A warning has been issued to the public against collecting and consuming shellfish from the North Island's west coast because of high levels of paralytic shellfish poisoning.
The Waikato District Health Board yesterday issued a public health warning on shellfish harvested from Mohakatino in northern Taranaki to Manukau Harbour.
The warning includes Kawhia, Aotea and Raglan harbours.
Shellfish samples taken from Kawhia and Raglan had shown levels of paralytic shellfish poisoning (PSP) at 0.83 and 1.10 milligrams of toxin per kilogram of flesh. The safe limit is 0.8 milligrams per kilogram of flesh.
Anyone eating toxic shellfish was at risk of illness so kina, mussels, toheroa, pipi, tuatua, oysters, cockles and scallops from the area should be avoided, the DHB said.
Symptoms of PSP usually occurred within 12 hours of consuming shellfish and include numbness, dizziness, difficulty breathing and swallowing and, in severe cases, paralysis and respiratory failure.

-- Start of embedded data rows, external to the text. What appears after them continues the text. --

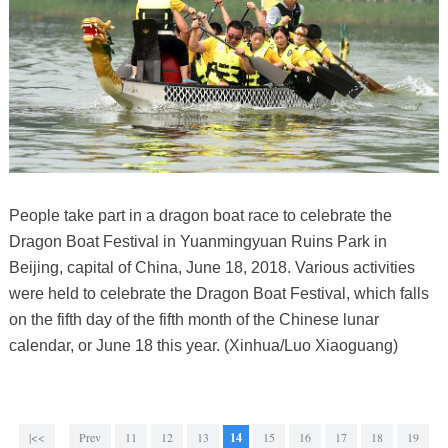
People take part in a dragon boat race to celebrate the
Dragon Boat Festival in Yuanmingyuan Ruins Park in
Beijing, capital of China, June 18, 2018. Various activities
were held to celebrate the Dragon Boat Festival, which falls
on the fifth day of the fifth month of the Chinese lunar
calendar, or June 18 this year. (Xinhua/Luo Xiaoguang)
|<<
Prev
11
12
13
14
15
16
17
18
19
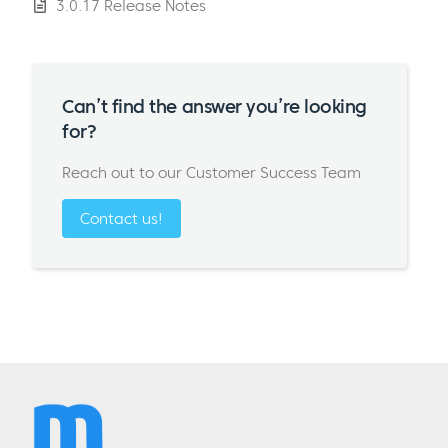
3.0.17 Release Notes
Can’t find the answer you’re looking
for?
Reach out to our Customer Success Team
Contact us!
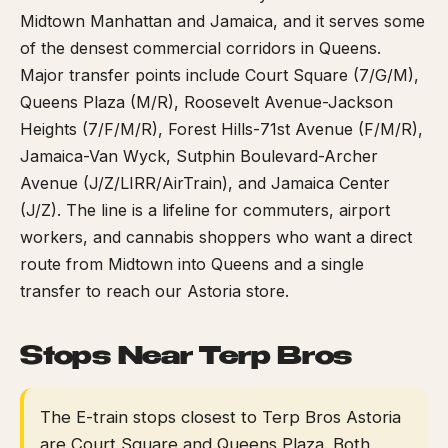
Midtown Manhattan and Jamaica, and it serves some
of the densest commercial corridors in Queens.
Major transfer points include Court Square (7/G/M),
Queens Plaza (M/R), Roosevelt Avenue-Jackson
Heights (7/F/M/R), Forest Hills-71st Avenue (F/M/R),
Jamaica-Van Wyck, Sutphin Boulevard-Archer
Avenue (J/Z/LIRR/AirTrain), and Jamaica Center
(J/Z). The line is a lifeline for commuters, airport
workers, and cannabis shoppers who want a direct
route from Midtown into Queens and a single
transfer to reach our Astoria store.
Stops Near Terp Bros
The E-train stops closest to Terp Bros Astoria
are Court Square and Queens Plaza. Both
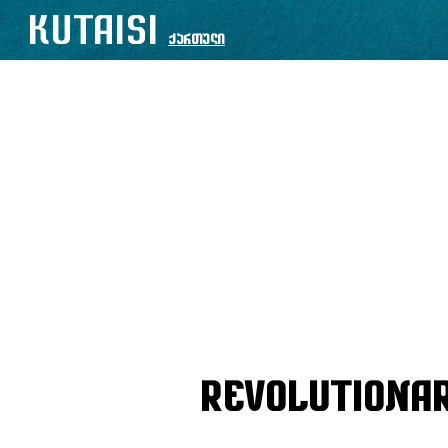
KUTAISI
ქართული
Revolutiona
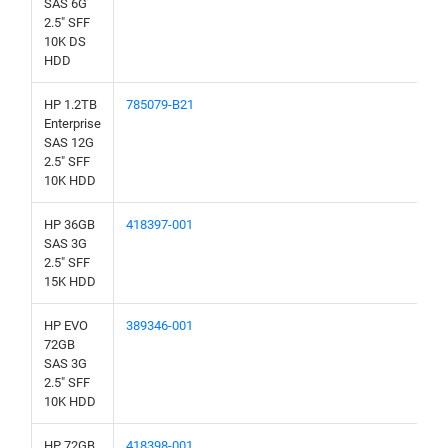
SAS 6G
2.5" SFF
10K DS
HDD
HP 1.2TB
785079-B21
Enterprise
SAS 12G
2.5" SFF
10K HDD
HP 36GB
418397-001
SAS 3G
2.5" SFF
15K HDD
HP EVO
389346-001
72GB
SAS 3G
2.5" SFF
10K HDD
HP 72GB
418398-001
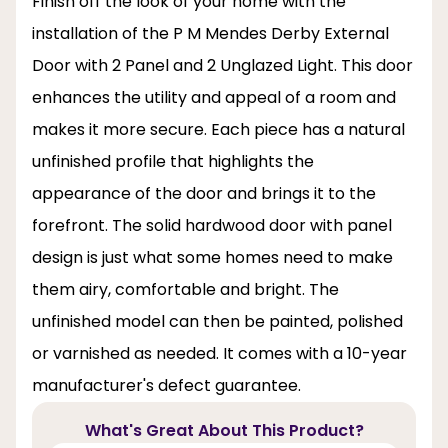
Finish off the look of your home with the
installation of the P M Mendes Derby External
Door with 2 Panel and 2 Unglazed Light. This door
enhances the utility and appeal of a room and
makes it more secure. Each piece has a natural
unfinished profile that highlights the
appearance of the door and brings it to the
forefront. The solid hardwood door with panel
design is just what some homes need to make
them airy, comfortable and bright. The
unfinished model can then be painted, polished
or varnished as needed. It comes with a 10-year
manufacturer's defect guarantee.
What's Great About This Product?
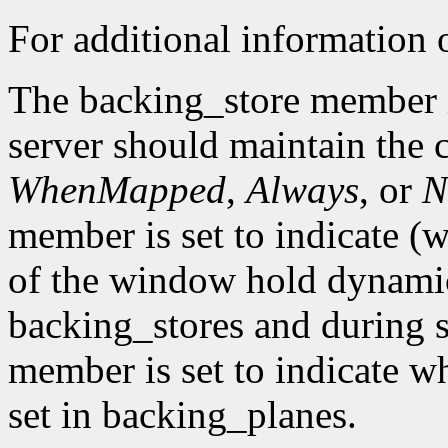
For additional information o
The backing_store member i
server should maintain the 
WhenMapped
,
Always
, or
N
member is set to indicate (w
of the window hold dynamic
backing_stores and during 
member is set to indicate wh
set in backing_planes.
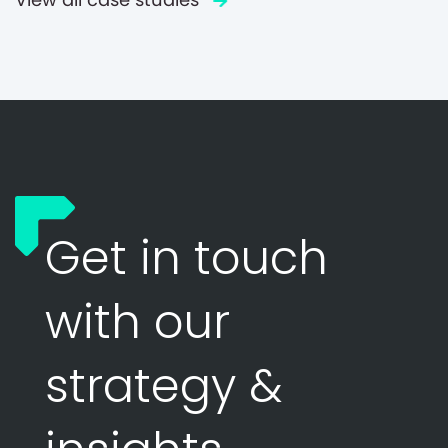
Get in touch
with our
strategy &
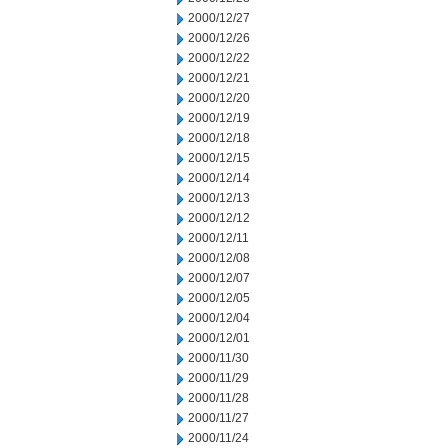
2000/12/27
2000/12/26
2000/12/22
2000/12/21
2000/12/20
2000/12/19
2000/12/18
2000/12/15
2000/12/14
2000/12/13
2000/12/12
2000/12/11
2000/12/08
2000/12/07
2000/12/05
2000/12/04
2000/12/01
2000/11/30
2000/11/29
2000/11/28
2000/11/27
2000/11/24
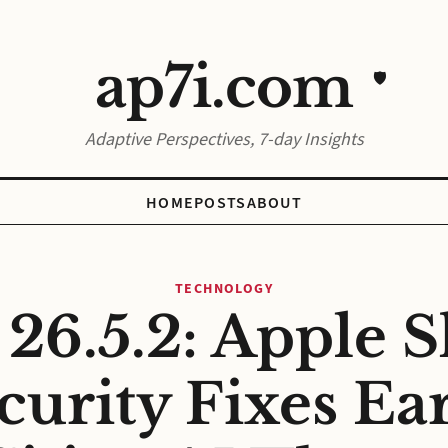
ap7i.com
🛡️
Adaptive Perspectives, 7-day Insights
HOME
POSTS
ABOUT
TECHNOLOGY
 26.5.2: Apple S
curity Fixes Ear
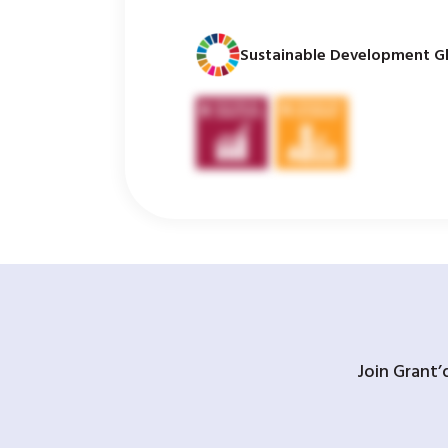
Sustainable Development Gl
Join Grant’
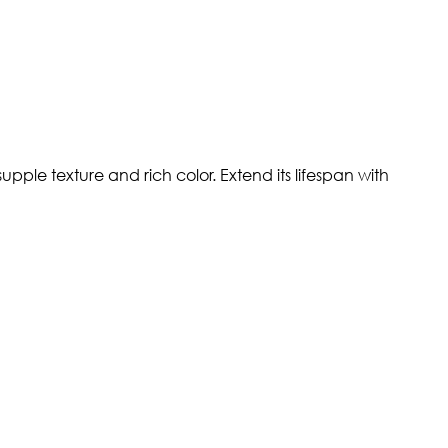
pple texture and rich color. Extend its lifespan with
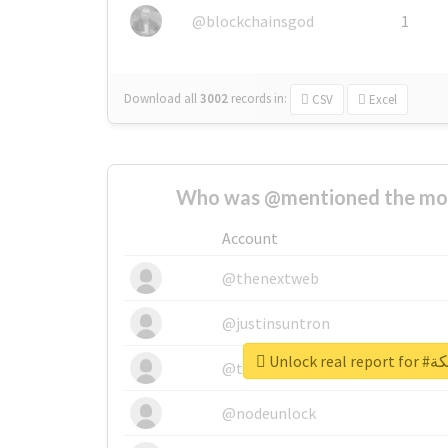
@blockchainsgod
1
Download all
3002
records
in:
CSV
Excel
Who was @mentioned the most
Account
@thenextweb
@justinsuntron
Unlock 
@tnwevents
@nodeunlock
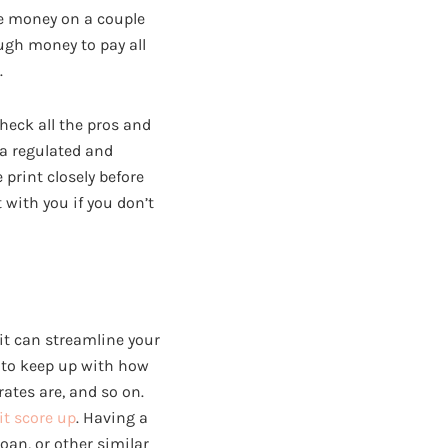
we money on a couple
ugh money to pay all
.
check all the pros and
 a regulated and
 print closely before
 with you if you don’t
it can streamline your
 to keep up with how
tes are, and so on.
it score up
. Having a
loan, or other similar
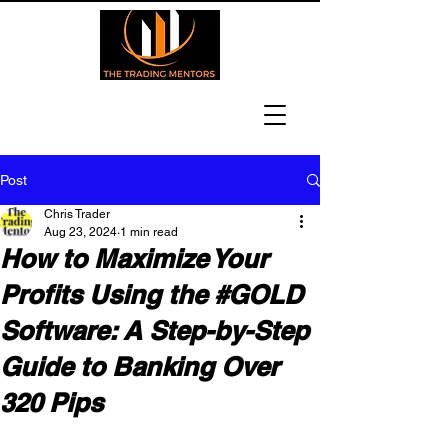
Post
Chris Trader
Aug 23, 2024
1 min read
How to Maximize Your
Profits Using the #GOLD
Software: A Step-by-Step
Guide to Banking Over
320 Pips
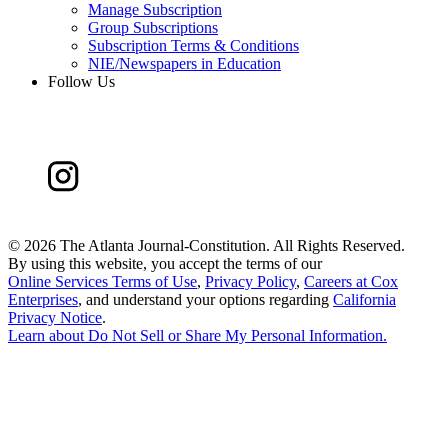
Manage Subscription
Group Subscriptions
Subscription Terms & Conditions
NIE/Newspapers in Education
Follow Us
©
2026 The Atlanta Journal-Constitution. All Rights Reserved.
By using this website, you accept the terms of our
Online Services Terms of Use
,
Privacy Policy
,
Careers at Cox
Enterprises
, and understand your options regarding
California
Privacy Notice
.
Learn about
Do Not Sell or Share My Personal Information
.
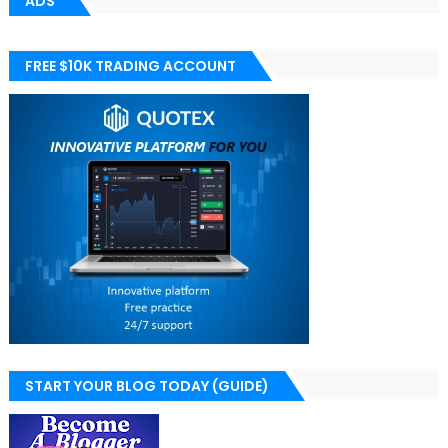
ADS
FREE $10K TRADING ACCOUNT
START YOUR BLOG TODAY (GUIDE)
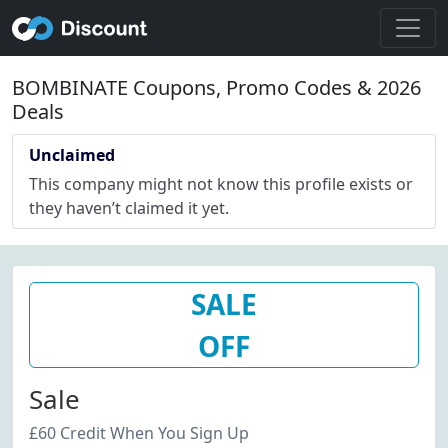
BOMBINATE Coupons, Promo Codes & 2026
Deals
Unclaimed
This company might not know this profile exists or
they haven’t claimed it yet.
SALE
OFF
Sale
£60 Credit When You Sign Up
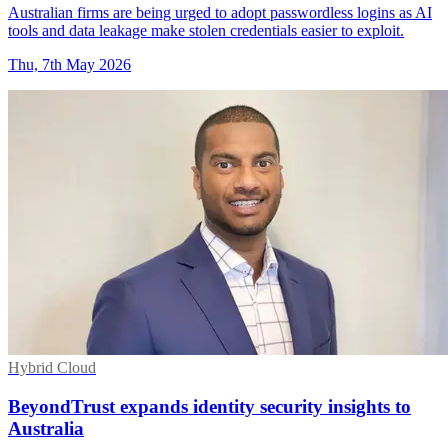
Australian firms are being urged to adopt passwordless logins as AI
tools and data leakage make stolen credentials easier to exploit.
Thu, 7th May 2026
Hybrid Cloud
BeyondTrust expands identity security insights to
Australia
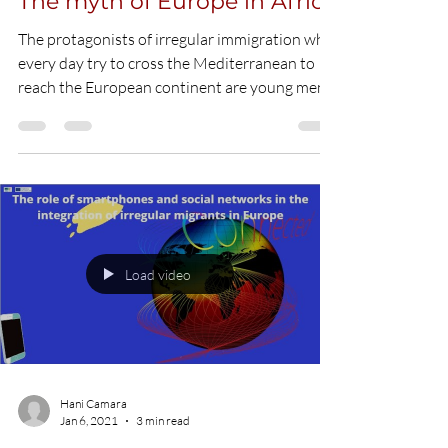
Hani Camara
Jan 6, 2021
5 min read
The myth of Europe in Africa
The protagonists of irregular immigration who
every day try to cross the Mediterranean to
reach the European continent are young men
and...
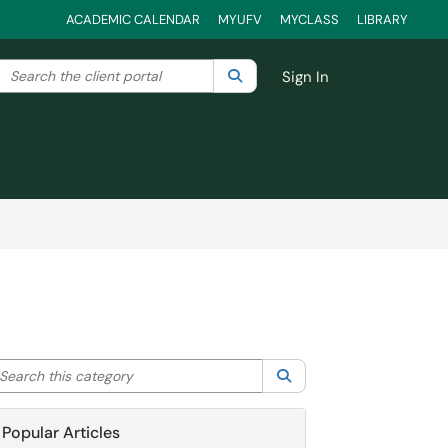
ACADEMIC CALENDAR
MYUFV
MYCLASS
LIBRARY
Search the client portal
lter your search by category. Current category:
Search
All
Sign In
arch this category
Search
Popular Articles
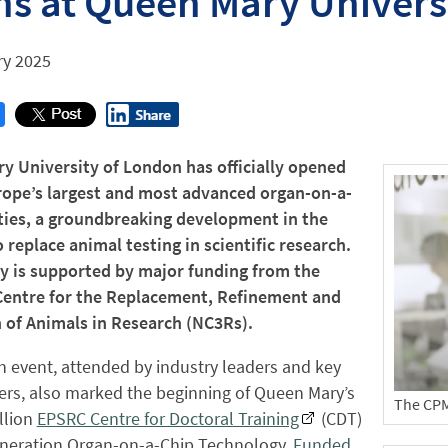
s at Queen Mary Univers
ry 2025
y University of London has officially opened
rope’s largest and most advanced organ-on-a-
ities, a groundbreaking development in the
 replace animal testing in scientific research.
ty is supported by major funding from the
Centre for the Replacement, Refinement and
 of Animals in Research (NC3Rs).
 event, attended by industry leaders and key
ers, also marked the beginning of Queen Mary’s
The CPM 
llion
EPSRC Centre for Doctoral Training
(CDT)
eneration Organ-on-a-Chip Technology.
Funded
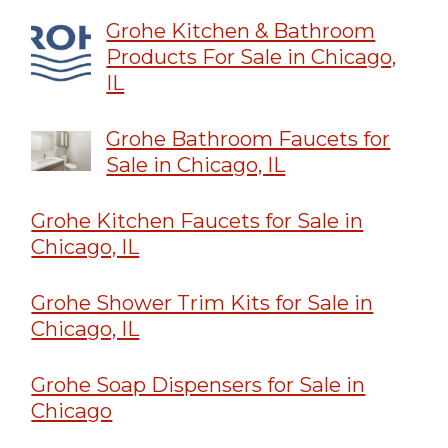
Grohe Kitchen & Bathroom
Products For Sale in Chicago,
IL
Grohe Bathroom Faucets for
Sale in Chicago, IL
Grohe Kitchen Faucets for Sale in
Chicago, IL
Grohe Shower Trim Kits for Sale in
Chicago, IL
Grohe Soap Dispensers for Sale in
Chicago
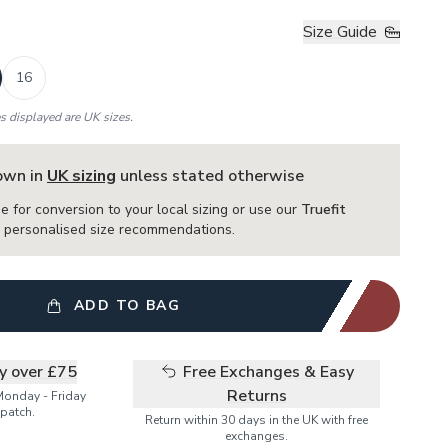
Size Guide
16
es displayed are UK sizes.
hown in
UK sizing
unless stated otherwise
e for conversion to your local sizing or use our
Truefit
or personalised size recommendations.
ADD TO BAG
ry over £75
Free Exchanges & Easy
Returns
Monday - Friday
patch.
Return within 30 days in the UK with free
exchanges.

Cooking shellfish does not remove the toxin.
Paua, crab and crayfish can be eaten safely only if the gut has been completely removed prior to cooking.
Consumers of shellfish from the affected areas who became ill should contact their GP immediately and keep any remaining shellfish.
Warning signs in the closure areas were being erected.
Levels of PSP at Manukau Harbour are within normal range.